THE PRIMA LATINA was supposed to stop in Balboa harbor, at the Pacific Ocean end of the Panama Canal, to let the canal pilot off. By strange coincidence, just then, the Prima Latina’s throttles jammed at full power. Rodrigo, sent below by the master to shut the main fuel-cutoff valves, took forever as he pretended to fumble all around the engine room in search of the proper controls. While harbor-traffic authorities warned other shipping by radio to stay clear, Prima Latina ran at full speed the whole length of the Gulf of Panama. The launch meant to pick up the harbor pilot had no choice but to chase in the freighter’s wake.

At last, at the very outlet of the gulf, the throttles were forced shut. The Prima Latina came to a halt. The pilot departed, cursing, swearing he would have the ship’s canal toll doubled for wasting so much of his valuable time.

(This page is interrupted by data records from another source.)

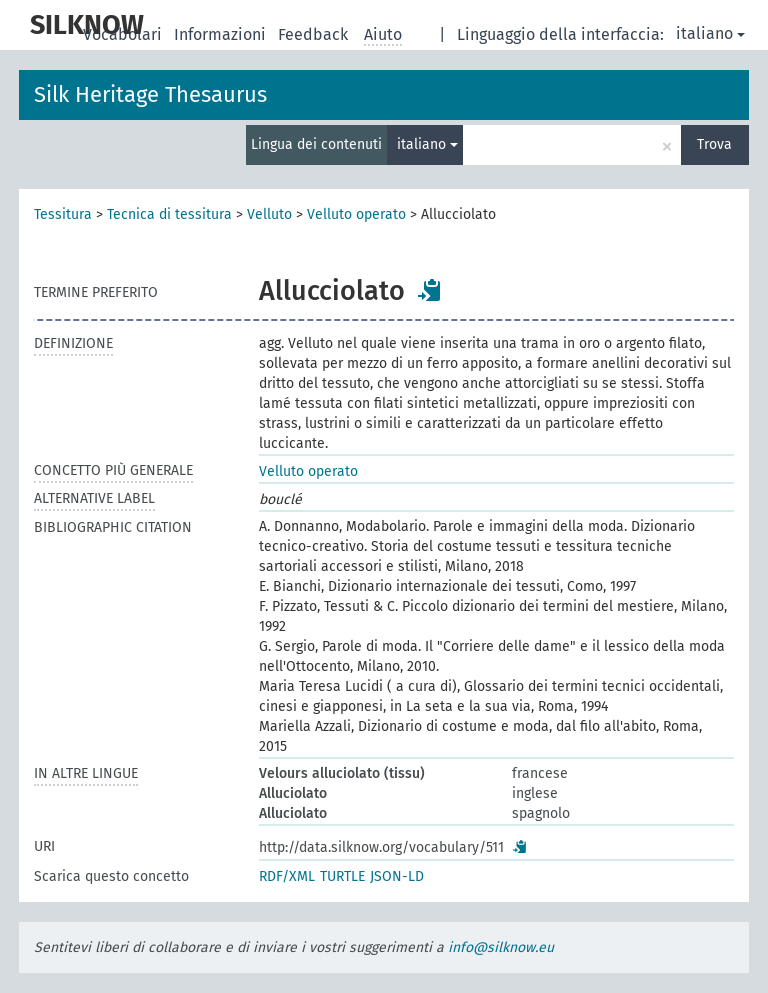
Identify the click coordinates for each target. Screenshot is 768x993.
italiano (710, 33)
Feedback (315, 34)
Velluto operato (356, 214)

All this Jeffrey knew because Rodrigo told him about it with a chuckle once the canal pilot was gone. The mechanical failure was faked, all part of the CIA’s plan — to get Challenger through the shallow gulf much faster, and then let the Prima Latina stop at sea without suspicion. Conveniently, the Gulf of Panama became the Pacific proper right at the edge of Central America’s continental shelf.

Standing on Challenger’s hull, inside the Prima Latina, Rodrigo gave Jeffrey a farewell gift packed with fresh fruit, Havana cigars, and several up-to-the-minute intelligence data disks. The two men made their warm good-byes, and Rodrigo took the crawl space out of the submarine hold.